而且,正德在宮中,也不可能知道這些,就算是有大臣給正德上折子,有劉瑾把關,這折子,也送不到正德的手裏。
而就算是送到了正德手裏,又能如何?正德根本就不相信,心裏以爲這是朝臣們看不慣劉瑾,故意以此來害他的。
劉瑾更是懂得審時度勢,一旦看到不對勁,就會跑掉正德跟前哭訴,這到現如今,正德對劉瑾是極爲信任的,劉瑾的話,在正德那裏,根本就會有懷疑,而凡是針對劉瑾的折子,正德根本不會理會。

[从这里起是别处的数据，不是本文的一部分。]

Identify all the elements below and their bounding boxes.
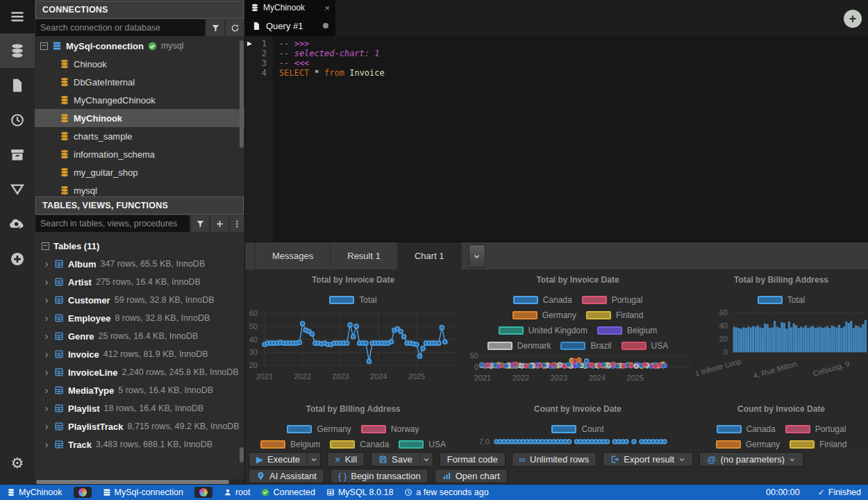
legend-item-usa[interactable]: USA <box>621 341 669 351</box>
table-item-PlaylistTrack[interactable]: PlaylistTrack8,715 rows, 49.2 KB, InnoDB <box>35 417 244 435</box>
status-mychinook[interactable]: MyChinook <box>7 488 62 497</box>
connections-search-input[interactable] <box>35 19 205 36</box>
legend-item-germany[interactable]: Germany <box>287 424 351 434</box>
result-tab-result-1[interactable]: Result 1 <box>331 242 398 269</box>
status-mysql-connection[interactable]: MySql-connection <box>103 488 183 497</box>
activity-item-filter-triangle[interactable] <box>0 172 35 207</box>
unlimited-rows-button[interactable]: ∞Unlimited rows <box>512 452 597 467</box>
table-item-MediaType[interactable]: MediaType5 rows, 16.4 KB, InnoDB <box>35 381 244 399</box>
collapse-icon[interactable] <box>42 242 49 250</box>
legend-item-united-kingdom[interactable]: United Kingdom <box>499 326 587 335</box>
ai-assistant-button[interactable]: AI Assistant <box>249 469 324 483</box>
save-button[interactable]: Save <box>371 452 419 467</box>
table-item-Customer[interactable]: Customer59 rows, 32.8 KB, InnoDB <box>35 291 244 309</box>
expand-icon[interactable] <box>43 439 50 450</box>
legend-item-finland[interactable]: Finland <box>790 440 846 449</box>
tables-scrollbar-thumb[interactable] <box>240 447 244 462</box>
expand-icon[interactable] <box>43 385 50 396</box>
connections-refresh-button[interactable] <box>226 19 244 36</box>
expand-icon[interactable] <box>43 331 50 342</box>
legend-item-total[interactable]: Total <box>329 295 376 305</box>
export-result-button[interactable]: Export result <box>603 452 693 467</box>
legend-item-canada[interactable]: Canada <box>513 295 572 305</box>
tables-hscrollbar-thumb[interactable] <box>36 480 229 484</box>
database-item-my_guitar_shop[interactable]: my_guitar_shop <box>35 163 244 181</box>
format-code-button[interactable]: Format code <box>440 452 506 467</box>
begin-transaction-button[interactable]: { }Begin transaction <box>331 469 428 483</box>
result-tabs-dropdown-button[interactable] <box>469 244 485 268</box>
tab-query-1[interactable]: Query #1 <box>245 15 335 36</box>
database-item-MyChinook[interactable]: MyChinook <box>35 109 244 127</box>
tables-filter-button[interactable] <box>191 215 209 232</box>
close-icon[interactable] <box>324 3 330 13</box>
legend-item-belgium[interactable]: Belgium <box>597 326 657 335</box>
table-item-InvoiceLine[interactable]: InvoiceLine2,240 rows, 245.8 KB, InnoDB <box>35 363 244 381</box>
new-query-button[interactable]: + <box>844 10 862 28</box>
table-item-Invoice[interactable]: Invoice412 rows, 81.9 KB, InnoDB <box>35 345 244 363</box>
legend-item-usa[interactable]: USA <box>399 440 446 449</box>
table-item-Playlist[interactable]: Playlist18 rows, 16.4 KB, InnoDB <box>35 399 244 417</box>
expand-icon[interactable] <box>43 349 50 360</box>
database-item-mysql[interactable]: mysql <box>35 181 244 196</box>
connections-filter-button[interactable] <box>206 19 224 36</box>
database-item-MyChangedChinook[interactable]: MyChangedChinook <box>35 91 244 109</box>
legend-item-germany[interactable]: Germany <box>512 310 576 320</box>
legend-item-finland[interactable]: Finland <box>586 310 643 320</box>
expand-icon[interactable] <box>43 276 50 288</box>
result-tab-chart-1[interactable]: Chart 1 <box>398 242 462 269</box>
activity-item-archive[interactable] <box>0 138 35 172</box>
table-item-Album[interactable]: Album347 rows, 65.5 KB, InnoDB <box>35 255 244 273</box>
open-chart-button[interactable]: Open chart <box>435 469 508 483</box>
execute-dropdown-button[interactable] <box>307 452 321 467</box>
expand-icon[interactable] <box>43 258 50 269</box>
activity-item-add-circle[interactable] <box>0 242 35 276</box>
table-item-Genre[interactable]: Genre25 rows, 16.4 KB, InnoDB <box>35 327 244 345</box>
theme-badge[interactable] <box>74 487 92 498</box>
activity-item-cloud-search[interactable] <box>0 207 35 242</box>
table-item-Track[interactable]: Track3,483 rows, 688.1 KB, InnoDB <box>35 435 244 453</box>
legend-item-total[interactable]: Total <box>758 295 805 305</box>
legend-item-brazil[interactable]: Brazil <box>560 341 611 351</box>
collapse-icon[interactable] <box>40 42 48 50</box>
connections-scrollbar-thumb[interactable] <box>240 40 244 148</box>
tab-group-mychinook[interactable]: MyChinook <box>245 0 335 15</box>
legend-item-belgium[interactable]: Belgium <box>260 440 320 449</box>
database-item-Chinook[interactable]: Chinook <box>35 55 244 73</box>
execute-button[interactable]: ▶Execute <box>249 452 307 467</box>
save-dropdown-button[interactable] <box>419 452 433 467</box>
activity-item-file[interactable] <box>0 68 35 103</box>
database-item-DbGateInternal[interactable]: DbGateInternal <box>35 73 244 91</box>
legend-item-norway[interactable]: Norway <box>361 424 419 434</box>
expand-icon[interactable] <box>43 367 50 378</box>
legend-item-denmark[interactable]: Denmark <box>487 341 551 351</box>
database-item-information_schema[interactable]: information_schema <box>35 145 244 163</box>
activity-item-settings[interactable]: ⚙ <box>0 446 35 481</box>
sql-editor[interactable]: 1234 -- >>>-- selected-chart: 1-- <<<SEL… <box>245 36 868 242</box>
legend-item-germany[interactable]: Germany <box>716 440 780 449</box>
table-item-Artist[interactable]: Artist275 rows, 16.4 KB, InnoDB <box>35 273 244 291</box>
editor-code[interactable]: -- >>>-- selected-chart: 1-- <<<SELECT *… <box>273 36 868 242</box>
tables-search-input[interactable] <box>35 215 190 232</box>
expand-icon[interactable] <box>43 403 50 414</box>
tables-group-row[interactable]: Tables (11) <box>35 237 244 255</box>
legend-item-portugal[interactable]: Portugal <box>785 424 846 434</box>
expand-icon[interactable] <box>43 294 50 306</box>
legend-item-canada[interactable]: Canada <box>330 440 389 449</box>
activity-item-menu[interactable] <box>0 0 35 33</box>
expand-icon[interactable] <box>43 312 50 324</box>
-no-parameters--button[interactable]: @(no parameters) <box>699 452 803 467</box>
kill-button[interactable]: ×Kill <box>327 452 365 467</box>
result-tab-messages[interactable]: Messages <box>255 242 331 269</box>
tables-menu-button[interactable] <box>230 215 244 232</box>
add-table-button[interactable] <box>210 215 228 232</box>
table-item-Employee[interactable]: Employee8 rows, 32.8 KB, InnoDB <box>35 309 244 327</box>
activity-item-history[interactable] <box>0 103 35 138</box>
activity-item-database[interactable] <box>0 33 35 68</box>
theme-badge[interactable] <box>194 487 212 498</box>
database-item-charts_sample[interactable]: charts_sample <box>35 127 244 145</box>
connection-root-row[interactable]: MySql-connection mysql <box>35 37 244 55</box>
legend-item-portugal[interactable]: Portugal <box>582 295 643 305</box>
legend-item-count[interactable]: Count <box>551 424 603 434</box>
expand-icon[interactable] <box>43 421 50 432</box>
legend-item-canada[interactable]: Canada <box>717 424 776 434</box>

更何況,大多數的事情,劉瑾都是借着皇帝的名頭去做的,而他自己,則是從中貪墨的,這種情況,抓證據,都不好抓。
上奏到皇帝跟前,皇帝甚至還會以爲劉瑾是替他背黑鍋了,受委屈了。
總之,一句話,正德心裏念着誰的好,那不管做什麽,都是對的,若是正德不念你的好,不管你說什麽,做什麽,都是錯的。
“陛下放心,豹園是絕對不會耽擱的。“
劉瑾嘿嘿笑着,滿臉的讨好,修建豹園,他可是能從當中撈走不少好處的,但凡是讓劉瑾經手的事情,别管是建築、宮中的一應事務等,就沒有劉瑾不從中撈銀子的。
雁過拔毛,用這句話來形容劉瑾,那是最爲合适不過的了。
“曾大哥那邊,沒什麽吧?”
正德突然想起了曾毅,曾毅那邊,若是得到了他加稅的消息,而且,還是因爲修建豹園,指不定會有什麽反應呢。

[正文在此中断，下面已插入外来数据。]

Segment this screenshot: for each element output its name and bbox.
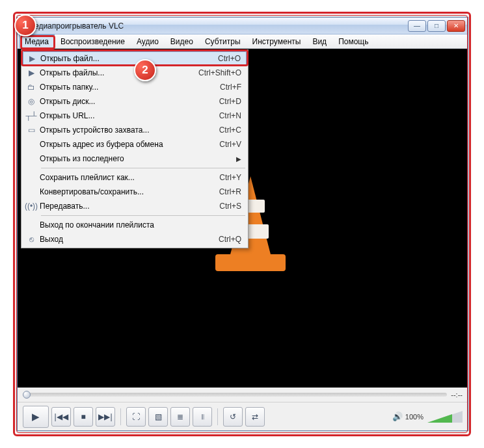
- menu-item-2[interactable]: 🗀Открыть папку...Ctrl+F: [23, 80, 247, 94]
- menu-video-label: Видео: [170, 37, 193, 46]
- menu-item-label: Выход по окончании плейлиста: [40, 220, 241, 230]
- menu-item-label: Открыть из последнего: [40, 154, 235, 163]
- badge-1-label: 1: [22, 19, 28, 32]
- menu-subtitles-label: Субтитры: [205, 37, 241, 46]
- disc-icon: ◎: [23, 97, 40, 106]
- equalizer-button[interactable]: ⫴: [193, 407, 212, 427]
- seek-slider[interactable]: [23, 393, 447, 397]
- menu-separator: [41, 168, 245, 168]
- menu-item-5[interactable]: ▭Открыть устройство захвата...Ctrl+C: [23, 123, 247, 137]
- menu-item-3[interactable]: ◎Открыть диск...Ctrl+D: [23, 94, 247, 109]
- menu-item-shortcut: Ctrl+R: [219, 187, 241, 196]
- menu-playback[interactable]: Воспроизведение: [55, 34, 131, 48]
- loop-button[interactable]: ↺: [223, 407, 243, 427]
- exit-icon: ⎋: [23, 235, 40, 244]
- menu-item-13[interactable]: Выход по окончании плейлиста: [23, 218, 247, 232]
- playlist-button[interactable]: ≣: [170, 407, 190, 427]
- prev-icon: |◀◀: [54, 412, 68, 421]
- menu-item-shortcut: Ctrl+V: [219, 140, 241, 149]
- next-button[interactable]: ▶▶|: [96, 407, 115, 427]
- menu-item-label: Открыть файлы...: [40, 68, 198, 77]
- menu-item-label: Выход: [40, 235, 219, 244]
- maximize-icon: □: [435, 22, 438, 29]
- play-file-icon: ▶: [23, 54, 40, 63]
- titlebar[interactable]: едиапроигрыватель VLC — □ ✕: [18, 18, 468, 34]
- menu-item-shortcut: Ctrl+S: [219, 202, 241, 211]
- menu-item-10[interactable]: Конвертировать/сохранить...Ctrl+R: [23, 185, 247, 199]
- menu-subtitles[interactable]: Субтитры: [199, 34, 247, 48]
- extended-button[interactable]: ▧: [148, 407, 168, 427]
- separator-icon: [217, 408, 218, 425]
- speaker-icon[interactable]: 🔊: [392, 412, 403, 421]
- shuffle-icon: ⇄: [252, 412, 258, 421]
- menu-help[interactable]: Помощь: [332, 34, 374, 48]
- menu-item-0[interactable]: ▶Открыть файл...Ctrl+O: [23, 51, 247, 66]
- volume-label: 100%: [405, 413, 424, 421]
- prev-button[interactable]: |◀◀: [51, 407, 71, 427]
- media-dropdown: ▶Открыть файл...Ctrl+O▶Открыть файлы...C…: [21, 49, 249, 248]
- menu-view[interactable]: Вид: [306, 34, 332, 48]
- window-title: едиапроигрыватель VLC: [34, 21, 408, 31]
- menu-media-label: Медиа: [25, 37, 49, 46]
- play-button[interactable]: ▶: [23, 406, 49, 428]
- menu-item-shortcut: Ctrl+N: [219, 111, 241, 120]
- menu-item-shortcut: Ctrl+Y: [219, 173, 241, 182]
- menubar: Медиа Воспроизведение Аудио Видео Субтит…: [18, 34, 468, 49]
- shuffle-button[interactable]: ⇄: [245, 407, 265, 427]
- menu-tools-label: Инструменты: [252, 37, 301, 46]
- menu-item-label: Открыть файл...: [40, 54, 218, 63]
- loop-icon: ↺: [230, 412, 236, 421]
- menu-item-label: Открыть папку...: [40, 83, 220, 92]
- menu-view-label: Вид: [312, 37, 327, 46]
- menu-item-label: Открыть диск...: [40, 97, 219, 106]
- minimize-button[interactable]: —: [408, 20, 426, 32]
- submenu-arrow-icon: ▶: [235, 155, 241, 163]
- stop-icon: ■: [81, 412, 85, 421]
- menu-item-label: Открыть URL...: [40, 111, 219, 120]
- close-button[interactable]: ✕: [447, 20, 465, 32]
- menu-item-label: Открыть адрес из буфера обмена: [40, 140, 219, 149]
- play-icon: ▶: [32, 411, 40, 423]
- menu-item-shortcut: Ctrl+F: [220, 83, 241, 92]
- menu-media[interactable]: Медиа: [19, 34, 55, 48]
- tutorial-badge-2: 2: [134, 59, 156, 81]
- menu-video[interactable]: Видео: [165, 34, 199, 48]
- menu-item-label: Сохранить плейлист как...: [40, 173, 219, 182]
- controls-bar: ▶ |◀◀ ■ ▶▶| ⛶ ▧ ≣ ⫴ ↺ ⇄ 🔊 100%: [18, 402, 468, 430]
- menu-item-shortcut: Ctrl+Shift+O: [198, 68, 241, 77]
- menu-item-9[interactable]: Сохранить плейлист как...Ctrl+Y: [23, 170, 247, 185]
- badge-2-label: 2: [142, 64, 148, 77]
- menu-audio-label: Аудио: [137, 37, 159, 46]
- menu-item-4[interactable]: ┬┴Открыть URL...Ctrl+N: [23, 109, 247, 123]
- seek-knob[interactable]: [23, 391, 31, 399]
- menu-item-14[interactable]: ⎋ВыходCtrl+Q: [23, 232, 247, 246]
- tutorial-badge-1: 1: [14, 14, 36, 36]
- volume-slider[interactable]: [427, 411, 463, 423]
- menu-item-6[interactable]: Открыть адрес из буфера обменаCtrl+V: [23, 137, 247, 152]
- menu-help-label: Помощь: [338, 37, 368, 46]
- menu-item-shortcut: Ctrl+Q: [219, 235, 241, 244]
- menu-tools[interactable]: Инструменты: [247, 34, 307, 48]
- capture-icon: ▭: [23, 125, 40, 135]
- menu-separator: [41, 215, 245, 216]
- next-icon: ▶▶|: [98, 412, 112, 421]
- menu-item-11[interactable]: ((•))Передавать...Ctrl+S: [23, 199, 247, 213]
- menu-item-label: Конвертировать/сохранить...: [40, 187, 219, 196]
- stream-icon: ((•)): [23, 202, 40, 211]
- menu-audio[interactable]: Аудио: [131, 34, 165, 48]
- eq-icon: ⫴: [201, 412, 204, 421]
- fullscreen-button[interactable]: ⛶: [126, 407, 146, 427]
- network-icon: ┬┴: [23, 111, 40, 120]
- separator-icon: [120, 408, 121, 425]
- menu-item-label: Передавать...: [40, 202, 219, 211]
- menu-item-shortcut: Ctrl+O: [218, 54, 241, 63]
- stop-button[interactable]: ■: [74, 407, 93, 427]
- minimize-icon: —: [414, 22, 420, 29]
- menu-item-label: Открыть устройство захвата...: [40, 125, 219, 135]
- maximize-button[interactable]: □: [427, 20, 446, 32]
- menu-item-7[interactable]: Открыть из последнего▶: [23, 152, 247, 166]
- menu-item-shortcut: Ctrl+D: [219, 97, 241, 106]
- menu-item-shortcut: Ctrl+C: [219, 125, 241, 135]
- extended-icon: ▧: [155, 412, 162, 421]
- play-files-icon: ▶: [23, 68, 40, 77]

“曾大人那邊,忙着修建學堂的事情呢,而且,這事,陛下您也沒錯,曾大人肯定不會說什麽了。”
劉瑾嘿嘿笑着,他自然也是小心防着這事情的,曾毅那邊若是不樂意了,他可是沒好果子吃的。
是以,東廠的番子,也偷偷盯着曾毅那邊的動靜的,好在,曾毅那邊并沒有什麽反應。
甚至,曾毅那邊還出事了,隻不過,這件事,劉瑾卻是不敢告訴正德的。
若是告訴正德,曾毅那邊出事了,他劉瑾是怎麽知道的?豈不是不打自招,他劉瑾派東廠的番子盯着曾毅了?

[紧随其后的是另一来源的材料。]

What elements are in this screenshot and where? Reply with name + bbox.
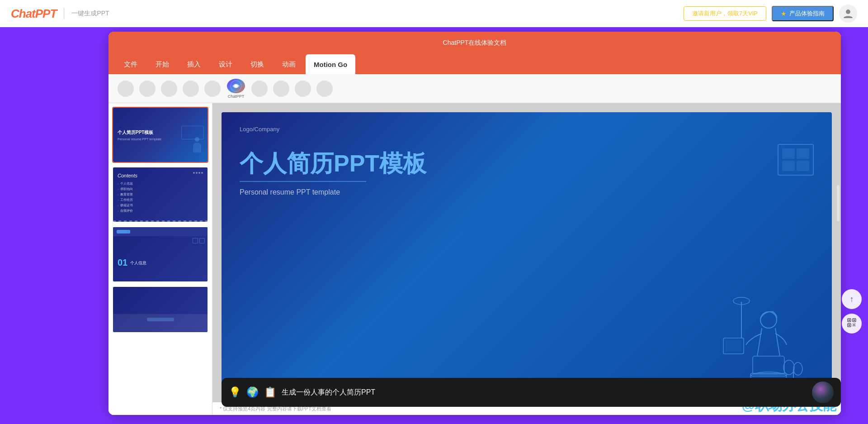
slide-2-item-6: 自我评价 [118, 209, 203, 213]
toolbar-btn-8[interactable] [295, 81, 311, 97]
slide-canvas: Logo/Company 个人简历PPT模板 Personal resume P… [212, 103, 841, 415]
slide-3-num: 01 [118, 257, 127, 268]
toolbar-btn-3[interactable] [161, 81, 177, 97]
ppt-titlebar: ChatPPT在线体验文档 [108, 32, 841, 54]
up-icon: ↑ [850, 295, 854, 304]
slide-thumb-4[interactable] [112, 286, 208, 333]
svg-point-0 [846, 10, 850, 14]
slide-2-title: Contents [118, 173, 203, 178]
svg-rect-23 [854, 325, 855, 326]
svg-rect-19 [849, 324, 850, 326]
toolbar-btn-5[interactable] [204, 81, 221, 97]
ppt-scrollbar[interactable] [837, 185, 840, 221]
toast-emoji-1: 💡 [229, 386, 241, 398]
slide-3-preview: 01 个人信息 [113, 227, 208, 281]
svg-rect-6 [753, 356, 784, 374]
scroll-up-button[interactable]: ↑ [842, 289, 862, 309]
slide-4-bar [147, 318, 174, 321]
chatppt-icon-label: ChatPPT [228, 94, 245, 99]
svg-rect-20 [853, 324, 854, 324]
toolbar-btn-1[interactable] [118, 81, 134, 97]
slide-4-footer [113, 314, 208, 332]
slide-2-item-5: 获福证书 [118, 203, 203, 208]
slide-thumb-2[interactable]: Contents 个人信息 求职动向 教育背景 工作经历 获福证书 自我评价 [112, 167, 208, 223]
toolbar-btn-4[interactable] [183, 81, 199, 97]
slide-logo-text: Logo/Company [240, 126, 814, 133]
toast-text: 生成一份人事的个人简历PPT [282, 388, 807, 397]
app-header: ChatPPT 一键生成PPT 邀请新用户，领取7天VIP ★ 产品体验指南 [0, 0, 868, 27]
slide-2-item-3: 教育背景 [118, 192, 203, 197]
illus-pane-4 [797, 161, 809, 171]
menu-design[interactable]: 设计 [211, 54, 241, 74]
guide-button[interactable]: ★ 产品体验指南 [772, 6, 834, 21]
illus-pane-3 [782, 161, 795, 171]
slide-illustration [669, 135, 814, 397]
chatppt-toolbar-icon[interactable]: ChatPPT [226, 79, 246, 99]
menu-animation[interactable]: 动画 [274, 54, 304, 74]
slide-3-icons [193, 238, 205, 243]
avatar[interactable] [839, 5, 857, 23]
invite-button[interactable]: 邀请新用户，领取7天VIP [684, 6, 766, 21]
illus-window [778, 144, 814, 176]
toolbar-btn-2[interactable] [139, 81, 156, 97]
ppt-workspace: 个人简历PPT模板 Personal resume PPT template C… [108, 103, 841, 415]
toolbar-btn-7[interactable] [273, 81, 289, 97]
slide-2-item-1: 个人信息 [118, 181, 203, 186]
svg-point-2 [234, 84, 238, 88]
slide-1-preview: 个人简历PPT模板 Personal resume PPT template [113, 108, 208, 162]
slide-2-preview: Contents 个人信息 求职动向 教育背景 工作经历 获福证书 自我评价 [113, 167, 208, 222]
slide-thumb-3[interactable]: 01 个人信息 [112, 226, 208, 282]
slide-2-item-2: 求职动向 [118, 187, 203, 191]
svg-rect-7 [750, 373, 787, 376]
svg-point-11 [793, 362, 802, 375]
menu-motion-go[interactable]: Motion Go [306, 54, 355, 74]
slide-2-item-4: 工作经历 [118, 198, 203, 202]
guide-label: 产品体验指南 [789, 10, 825, 18]
logo-chat: Chat [11, 7, 35, 20]
logo-ppt: PPT [35, 7, 57, 20]
svg-rect-22 [853, 325, 854, 326]
menu-insert[interactable]: 插入 [179, 54, 209, 74]
toast-orb[interactable] [812, 381, 834, 403]
svg-rect-24 [854, 324, 854, 325]
slide-thumb-1[interactable]: 个人简历PPT模板 Personal resume PPT template [112, 107, 208, 163]
svg-rect-17 [854, 319, 855, 321]
slide-3-bar [117, 230, 130, 233]
menu-transition[interactable]: 切换 [242, 54, 272, 74]
slide-1-illustration [190, 137, 204, 157]
guide-star-icon: ★ [781, 10, 787, 17]
ppt-app-window: ChatPPT在线体验文档 文件 开始 插入 设计 切换 动画 Motion G… [108, 32, 841, 415]
chatppt-circle [227, 79, 245, 93]
svg-point-5 [760, 312, 777, 328]
header-divider [64, 8, 64, 19]
toolbar-btn-6[interactable] [251, 81, 268, 97]
header-subtitle: 一键生成PPT [71, 10, 109, 18]
slide-title-divider [240, 181, 366, 182]
ppt-toolbar: ChatPPT [108, 74, 841, 103]
illus-pane-1 [782, 148, 795, 159]
app-logo: ChatPPT [11, 7, 57, 21]
slide-3-topbar [113, 227, 208, 236]
slide-2-border [113, 220, 208, 222]
toolbar-btn-9[interactable] [316, 81, 333, 97]
menu-start[interactable]: 开始 [147, 54, 177, 74]
illus-person-figure [714, 293, 805, 392]
main-slide-preview: Logo/Company 个人简历PPT模板 Personal resume P… [222, 112, 832, 406]
svg-point-10 [783, 360, 794, 375]
ppt-document-title: ChatPPT在线体验文档 [443, 39, 507, 47]
illus-window-grid [778, 145, 813, 175]
qr-icon [847, 318, 856, 329]
qr-code-button[interactable] [842, 314, 862, 333]
svg-rect-15 [849, 319, 850, 321]
slide-2-dots [193, 172, 203, 174]
illus-pane-2 [797, 148, 809, 159]
right-action-buttons: ↑ [842, 289, 862, 333]
menu-file[interactable]: 文件 [116, 54, 146, 74]
header-right: 邀请新用户，领取7天VIP ★ 产品体验指南 [684, 5, 857, 23]
toast-emoji-3: 📋 [264, 386, 276, 398]
slide-1-deco [181, 126, 204, 139]
svg-rect-21 [854, 324, 855, 324]
slide-panel: 个人简历PPT模板 Personal resume PPT template C… [108, 103, 212, 415]
toast-bar: 💡 🌍 📋 生成一份人事的个人简历PPT [222, 378, 841, 407]
ppt-menubar: 文件 开始 插入 设计 切换 动画 Motion Go [108, 54, 841, 74]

要知道,這事情,若是傳出去,曾毅是絕對不會饒了他劉瑾的,而且,這事,怕是皇帝也不會護着他的。
“沒反應就好,沒反應就好。”
正德點了點,臉上的表情有些放松了下來,要知道,正德可是十分在意曾毅那邊的看法的,若是曾毅對此事真的反對了,那,正德也是要爲難的。
雖然劉瑾說的天花亂墜,甚至,正德自己也認爲這是應該的,可是,其實,正德的内心深處,還是知道的,這事啊,是錯的。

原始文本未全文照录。